Nvidia’s eye-popping results and strong beat remained short of triggering the kind of euphoria they would have a year ago. Nvidia printed a sizeable beat on almost every metric it released. Alas, the stock price — which had been set to challenge the $200 per share level in afterhours trading — took an unexpected U-turn. Nvidia dived more than 5% instead, closing the session below the $185 per share mark.

Michael Burry pointed to the company’s $95bn purchase obligations — up from $16bn a year ago — suggesting that if AI demand slows or customers pause orders, Nvidia could be stuck paying for unused capacity, compressing margins and resetting earnings expectations lower. A year ago, the same commitment would have been considered bullish — Nvidia locking in supply early to meet multi-year demand from big customers like Microsoft, Amazon and Google. Today, the interpretation has flipped on fears that AI capex could slow and leave Nvidia with excess capacity. This looks like peak-cycle behaviour. It doesn’t necessarily mean that AI adoption will slow, but that the Big Tech AI push could level out.

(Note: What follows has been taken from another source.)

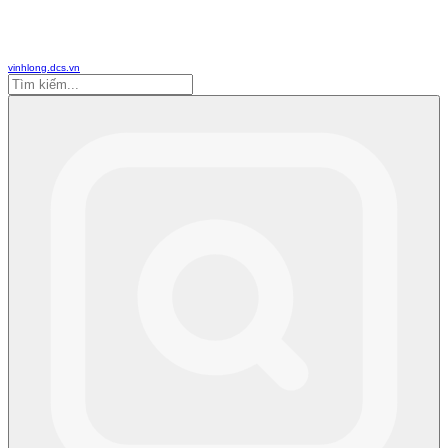
vinhlong.dcs.vn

So here we are. Nvidia tanks despite blockbuster results and strong guidance — there was little the company could have done differently to change the immediate market reaction.

Salesforce, on the other hand, which was sent lower in afterhours trading, ended 4% higher. Its Agentforce AI generated $800m last quarter, up from $500m. CrowdStrike jumped nearly 5% despite softer-than-expected guidance, while Snowflake rebounded more than 2% on robust AI-related bookings that boosted earnings. The London Stock Exchange Group, which has lost more than 40% since February in the broader software selloff, also beat projections last quarter and guided to a better 2026. The company owns proprietary data that AI cannot easily replicate; on the contrary, AI models are likely to pay for access to that data.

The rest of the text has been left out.